The escape was detected after roll call between 7 p.m. and 8 p.m. on Thursday, December 29. The inmates were missing from room 5 in cell 37.
The escapees, convicted of serious crimes such as robbery, kidnapping and murder, had to pass through at least five security levels. As a result, it is deemed virtually impossible to escape from the prison without assistance. Mexican media are reporting that custodians would have been paid about 150,000 pesos (US $10,750) to secure their exit.
José González, director of the Center for Social Rehabilitation of Puente Grande, said security cameras captured images of the van, and that authorities have identified both the plates and the driver. The van was supposedly delivering paint and mirrors to the prison as part of a remodelling job.
At a press conference following the escape, González claimed that such incidents are caused by flaws in the prison system such as overcrowding and inadequate budgets to improve security and control systems. He said that extensive work is done to vet prison staff.
However, it seems clear that the security problem at Puente Grande is not a matter of poor technology, but, as in other escapes, more a function of human corruption. González emphasized that all areas of the prison were now under review to ensure that they were secure.
At present, nine guards are under investigation, as are three civilian women who have had links with the escapees. If found guilty, the suspects will face both criminal charges and administrative sanctions.
Puente Grande has been in the news in the past. The American Glen Stewart Godwin, a convicted killer, escaped from Folsom Prison, California, in the summer of 1987. Godwin, using the alias Michael Stewart Carrera, was then arrested on November 4, 1987, in Puerto Vallarta, Mexico for drug trafficking.

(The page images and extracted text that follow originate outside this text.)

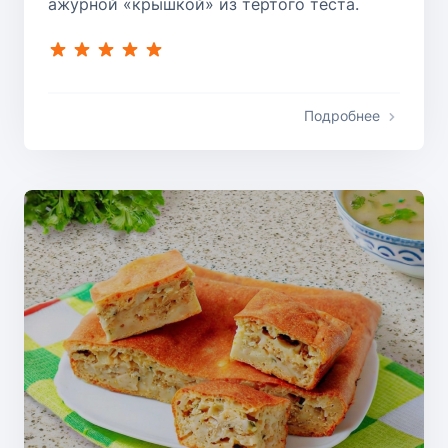
ажурной «крышкой» из тертого теста.
Подробнее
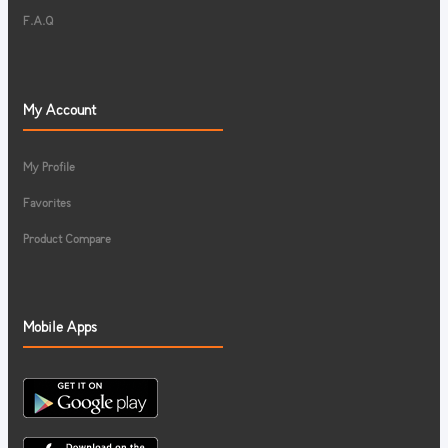
F.A.Q
My Account
My Profile
Favorites
Product Compare
Mobile Apps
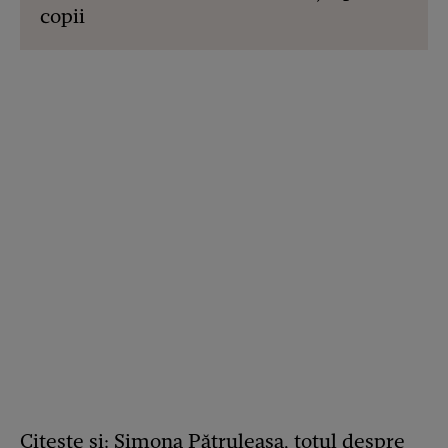
copii
Citește și:
Simona Pătruleasa, totul despre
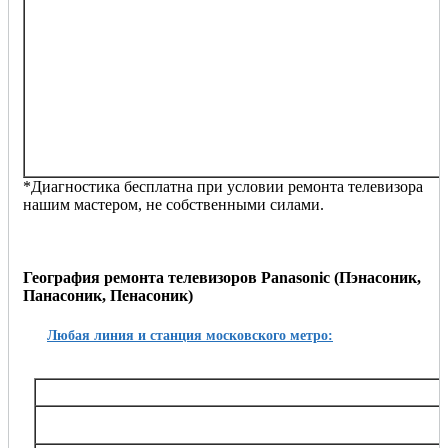
качество изображения сильно ухудшилось
изображение мерцает, полосит, искажается
постоянно перезагружается
телевизор издает странные звуки
на экране преобладает определенный цвет
изображение слабое, бледное
отсутствует сигнал антенны
не видит другие устройства (приставка, джойстики,
dvd-проигрыватель, флешку и т.п.)
другие проблемы
*Диагностика бесплатна при условии ремонта телевизора
нашим мастером, не собственными силами.
География ремонта телевизоров Panasonic (Пэнасоник,
Панасоник, Пенасоник)
Любая линия и станция московского метро:
Таганско-Краснопресненская
Баррикадная,, Беговая, Волгоградский проспект, Выхино, Жулебино, Китай-город, 
Октябрьское поле, Планерная, Полежаевская, Пролетарская, Пушкинская, Рязанский
Тушинская, Улица 1905 года, Щукин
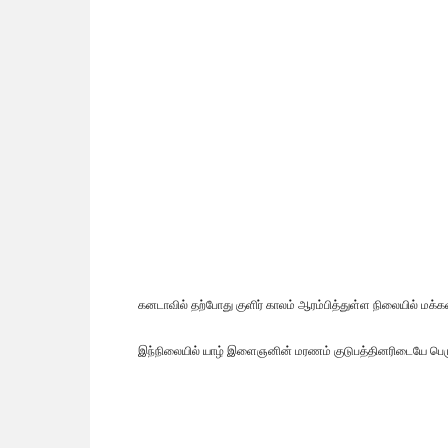
கனடாவில் தற்போது குளிர் காலம் ஆரம்பித்துள்ள நிலையில் மக்
இந்நிலையில் யாழ் இளைஞனின் மரணம் குடுபத்தினரிடையே பெரும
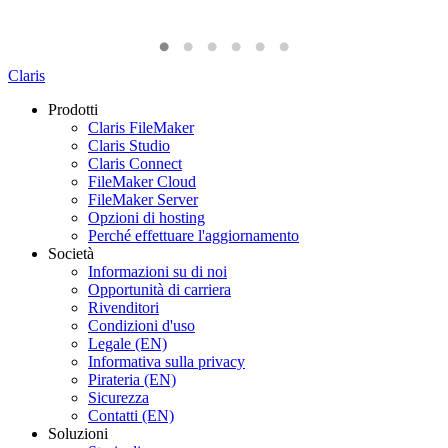
Claris
Prodotti
Claris FileMaker
Claris Studio
Claris Connect
FileMaker Cloud
FileMaker Server
Opzioni di hosting
Perché effettuare l'aggiornamento
Società
Informazioni su di noi
Opportunità di carriera
Rivenditori
Condizioni d'uso
Legale (EN)
Informativa sulla privacy
Pirateria (EN)
Sicurezza
Contatti (EN)
Soluzioni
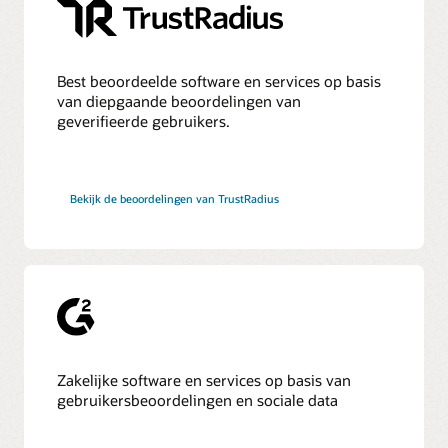
Best beoordeelde software en services op basis
van diepgaande beoordelingen van
geverifieerde gebruikers.
Bekijk de beoordelingen van TrustRadius
Zakelijke software en services op basis van
gebruikersbeoordelingen en sociale data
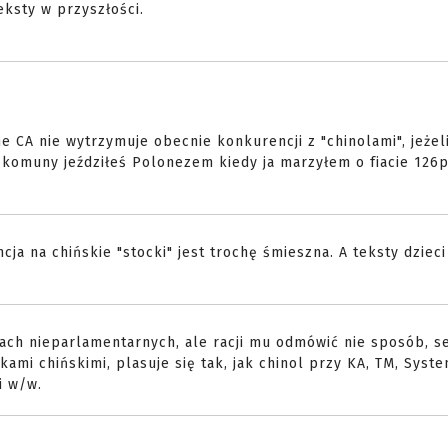
ksty w przyszłości.
ne CA nie wytrzymuje obecnie konkurencji z "chinolami", jeżel
a komuny jeździłeś Polonezem kiedy ja marzyłem o fiacie 126
a na chińskie "stocki" jest trochę śmieszna. A teksty dzieci
ch nieparlamentarnych, ale racji mu odmówić nie sposób, se
ami chińskimi, plasuje się tak, jak chinol przy KA, TM, Syst
i w/w.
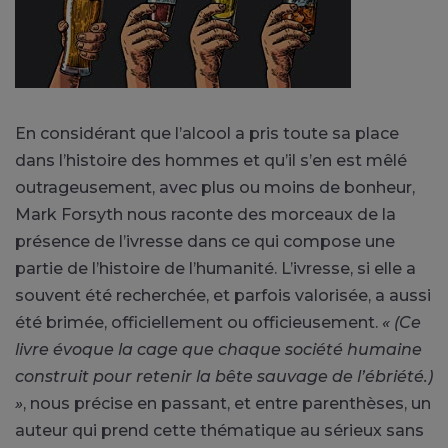
En considérant que l’alcool a pris toute sa place
dans l’histoire des hommes et qu’il s’en est mêlé
outrageusement, avec plus ou moins de bonheur,
Mark Forsyth nous raconte des morceaux de la
présence de l’ivresse dans ce qui compose une
partie de l’histoire de l’humanité. L’ivresse, si elle a
souvent été recherchée, et parfois valorisée, a aussi
été brimée, officiellement ou officieusement.
« (Ce
livre évoque la cage que chaque société humaine
construit pour retenir la bête sauvage de l’ébriété.)
»
, nous précise en passant, et entre parenthèses, un
auteur qui prend cette thématique au sérieux sans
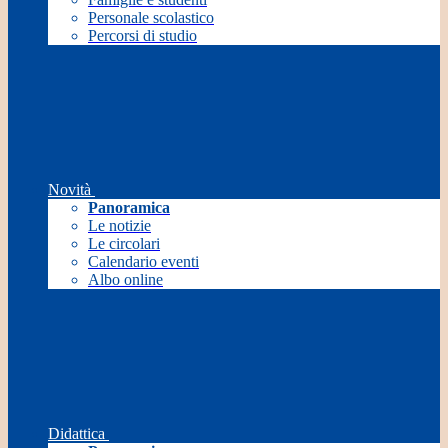
Personale scolastico
Percorsi di studio
Novità
Panoramica
Le notizie
Le circolari
Calendario eventi
Albo online
Didattica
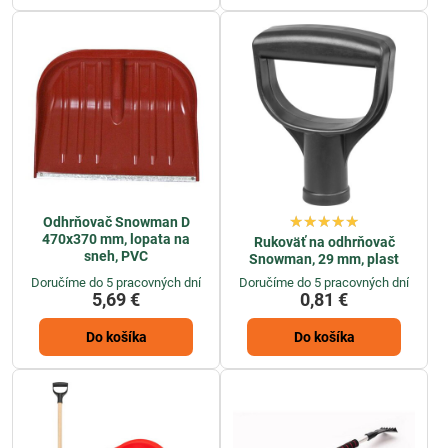
Odhrňovač Snowman D
470x370 mm, lopata na
Rukoväť na odhrňovač
sneh, PVC
Snowman, 29 mm, plast
Doručíme do 5 pracovných dní
Doručíme do 5 pracovných dní
5,69 €
0,81 €
Do košíka
Do košíka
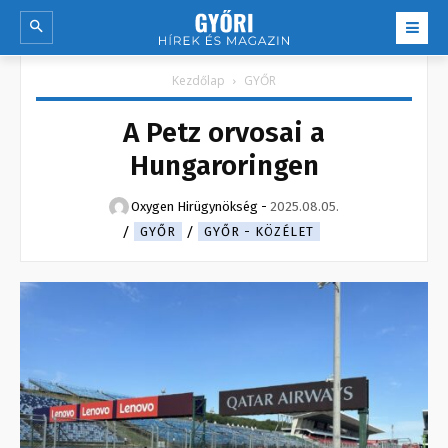
Kezdőlap
GYŐR
A Petz orvosai a
Hungaroringen
Oxygen Hirügynökség
-
2025.08.05.
GYŐR
GYŐR - KÖZÉLET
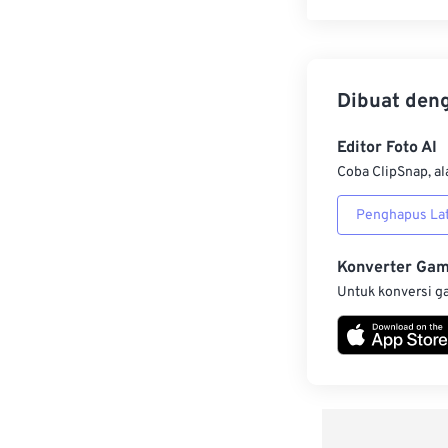
Dibuat den
Editor Foto AI
Coba ClipSnap, al
Penghapus Lat
Konverter Ga
Untuk konversi g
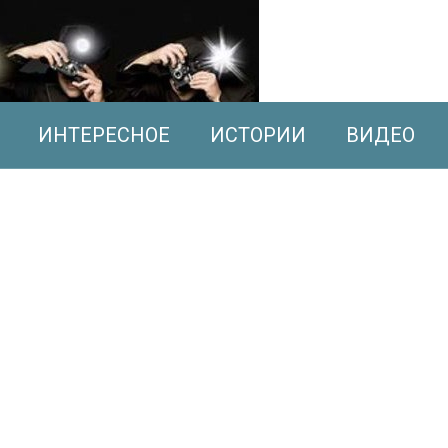
ИНТЕРЕСНОЕ
ИСТОРИИ
ВИДЕО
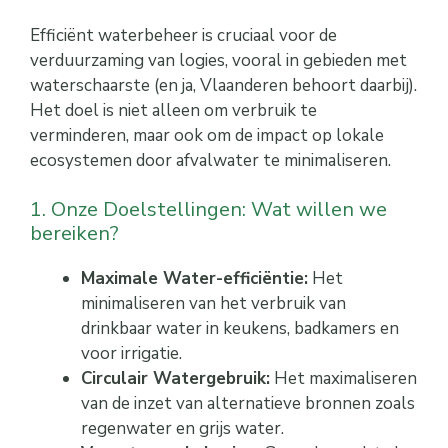
Efficiënt waterbeheer is cruciaal voor de
verduurzaming van logies, vooral in gebieden met
waterschaarste (en ja, Vlaanderen behoort daarbij).
Het doel is niet alleen om verbruik te
verminderen, maar ook om de impact op lokale
ecosystemen door afvalwater te minimaliseren.
1. Onze Doelstellingen: Wat willen we
bereiken?
Maximale Water-efficiëntie:
Het
minimaliseren van het verbruik van
drinkbaar water in keukens, badkamers en
voor irrigatie.
Circulair Watergebruik:
Het maximaliseren
van de inzet van alternatieve bronnen zoals
regenwater en grijs water.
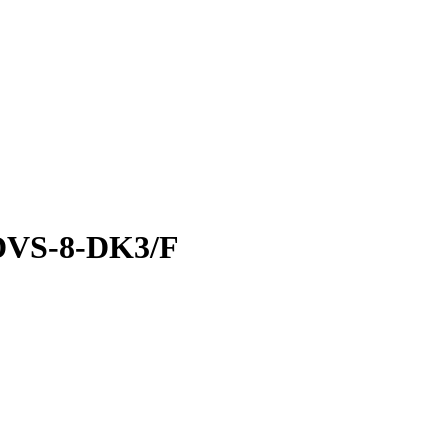
DVS-8-DK3/F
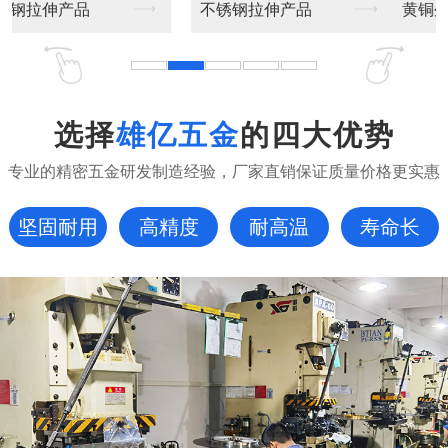
黄铜外壳镀镍Φ6*2...
镀镍黄铜外壳收口Φ5...
选择
雄亿五金
的四大优势
专业的精密五金研发制造经验，厂家直销保证质量价格更实惠
坚固耐用
高精度
耐高温
寿命长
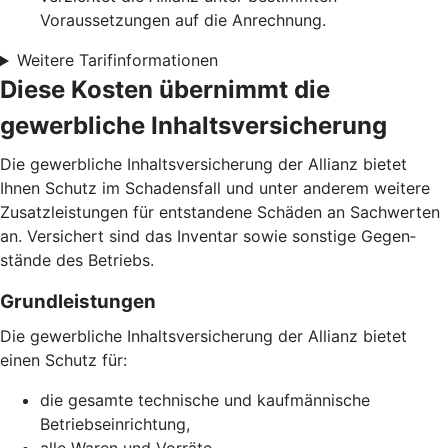
Voraussetzungen auf die Anrechnung.
Weitere Tarifinformationen
Diese Kosten übernimmt die
gewerbliche Inhaltsversicherung
Die gewerbliche Inhalts­versicherung der Allianz bietet
Ihnen Schutz im Schadens­fall und unter anderem weitere
Zusatz­leistungen für entstandene Schäden an Sachwerten
an. Versichert sind das Inventar sowie sonstige Gegen­
stände des Betriebs.
Grund­leistungen
Die gewerbliche Inhaltsversicherung der Allianz bietet
einen Schutz für:
die gesamte technische und kaufmännische
Betriebseinrichtung,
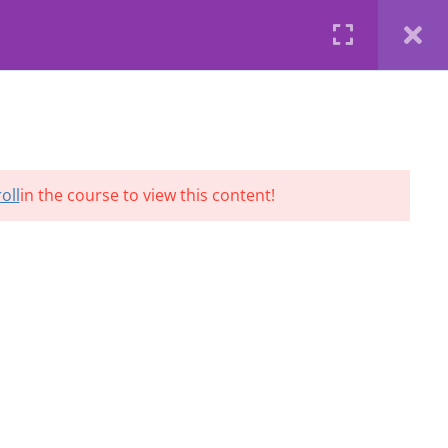
Privacy
Terms
Profile
Brainiacs Tutoring
FAQS
BLOG
TUTORING
SHOP
oll
in the course to view this content!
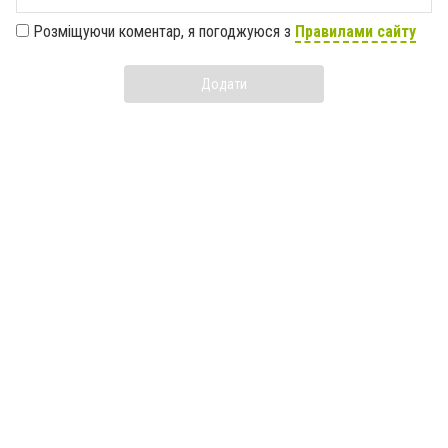
Розміщуючи коментар, я погоджуюся з
Правилами сайту
Додати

Godwin was convicted and sentenced to seven years at Puente Grande. In prison, Godwin allegedly murdered a fellow inmate. And five months later, on September 26, 1991, the FBI says Godwin escaped again.
On December 7, 1996, Glen Godwin was named to the FBI's Ten Most Wanted Fugitives list. To this day, The FBI is offering a reward of up to $100,000 for information leading to Godwin's capture.
But the most famous escapee of all is Joaquin "El Chapo" (Shorty) Guzman Loera, the head of the Sinaloa Cartel and the most wanted man in the Americas. Guzman escaped from Puente Grande in 2001, by bribing guards to smuggle him outside via a laundry truck. A federal investigation later led to the arrest of 71 prison officials.
Puente Grande, or “Big Bridge” has since been jokingly referred to as the “Puerta Grande" (Big Door) prison. According to Time Magazine, Guzman once bragged that he spends $5 million a month on bribes to law enforcement officers.